Confederate Streets by Erin E. Tocknell. Hopkins, MN: Benu Press. 2011. Pp. 140. $16.95
Erin E. Tocknell sensitively gives voice to the thirty-something white middle-class experience of race as she tells the story of her own racial awakening in her Nashville childhood in her collection of essays, Confederate Streets. Tocknell keenly observes the racial currents still at work in her hometown: the ways the movement is (and is not) commemorated, the effects of busing, and the segregated music scene. She seeks out untold stories, discovering the buried rift in her childhood church over civil rights and the pastor who championed them.
Not every essay in the collection directly engages the issue of race; instead, some pieces connect to a larger thesis about the stories that shape a place. “What Trees Become” explores the way that history embeds itself into a house. “Rowing Through the Ruins” gives a river view of the industrial ruins of Pittsburgh. The complicated ethics of observing and reporting the stories of a place come out in “That’s What We’re Doing Here,” a piece about Tocknell’s experiences as a small-town newspaper reporter.
Tocknell’s style is conversational, and her observations are acute. She writes, “I hope this reads as praise, not for a perfect world, but for ours,” and it does. The book is clear-eyed but hopeful.
Confederate Streets won the 2009 Benu Press Social Justice and Equity Award in Creative Non-Fiction.

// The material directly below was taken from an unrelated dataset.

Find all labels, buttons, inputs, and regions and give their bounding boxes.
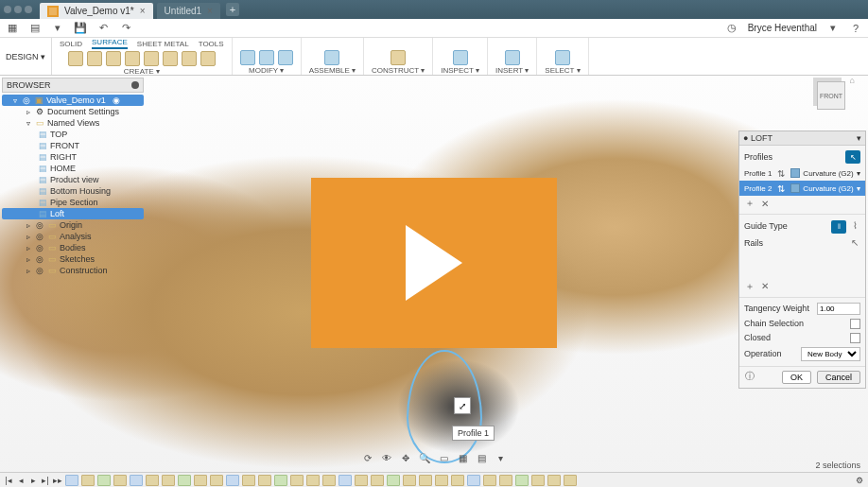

Erin E. Tocknell grew up in Nashville but received all of her post-secondary education in or near Pittsburgh, earning her undergraduate degree from Carnegie Mellon in 2000 and her M.F.A. from West Virginia University in 2007. A winner of the AWP Intro Award in 2007, she has been published in Tampa Review, The Southern Review, Ancient Paths, and Oakland Review. She lives in Chattanooga, Tennessee, where she teaches at The McCallie School.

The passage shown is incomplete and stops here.